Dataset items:
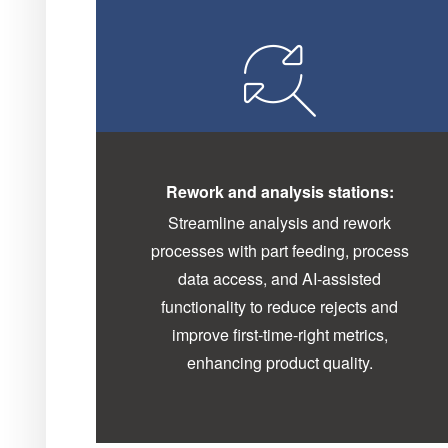
Rework and analysis stations:
Streamline analysis and rework
processes with part feeding, process
data access, and AI-assisted
functionality to reduce rejects and
improve first-time-right metrics,
enhancing product quality.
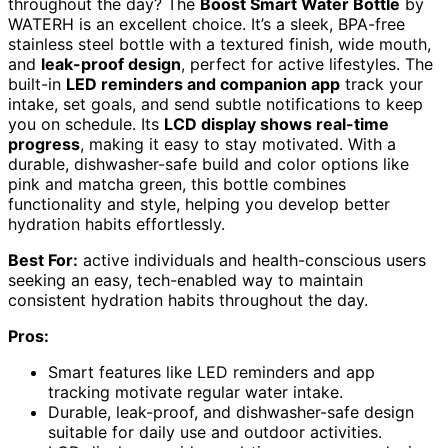
throughout the day? The
Boost Smart Water Bottle
by
WATERH is an excellent choice. It’s a sleek, BPA-free
stainless steel bottle with a textured finish, wide mouth,
and
leak-proof design
, perfect for active lifestyles. The
built-in
LED reminders and companion app
track your
intake, set goals, and send subtle notifications to keep
you on schedule. Its
LCD display shows real-time
progress
, making it easy to stay motivated. With a
durable, dishwasher-safe build and color options like
pink and matcha green, this bottle combines
functionality and style, helping you develop better
hydration habits effortlessly.
Best For:
active individuals and health-conscious users
seeking an easy, tech-enabled way to maintain
consistent hydration habits throughout the day.
Pros:
Smart features like LED reminders and app
tracking motivate regular water intake.
Durable, leak-proof, and dishwasher-safe design
suitable for daily use and outdoor activities.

# Exercise requirements
Write out the data exactly, but not its pictures.

# Exercise solution
Rework and analysis stations:
Streamline analysis and rework
processes with part feeding, process
data access, and AI-assisted
functionality to reduce rejects and
improve first-time-right metrics,
enhancing product quality.
throughout the day? The
Boost Smart Water Bottle
by
WATERH is an excellent choice. It’s a sleek, BPA-free
stainless steel bottle with a textured finish, wide mouth,
and
leak-proof design
, perfect for active lifestyles. The
built-in
LED reminders and companion app
track your
intake, set goals, and send subtle notifications to keep
you on schedule. Its
LCD display shows real-time
progress
, making it easy to stay motivated. With a
durable, dishwasher-safe build and color options like
pink and matcha green, this bottle combines
functionality and style, helping you develop better
hydration habits effortlessly.
Best For:
active individuals and health-conscious users
seeking an easy, tech-enabled way to maintain
consistent hydration habits throughout the day.
Pros:
Smart features like LED reminders and app
tracking motivate regular water intake.
Durable, leak-proof, and dishwasher-safe design
suitable for daily use and outdoor activities.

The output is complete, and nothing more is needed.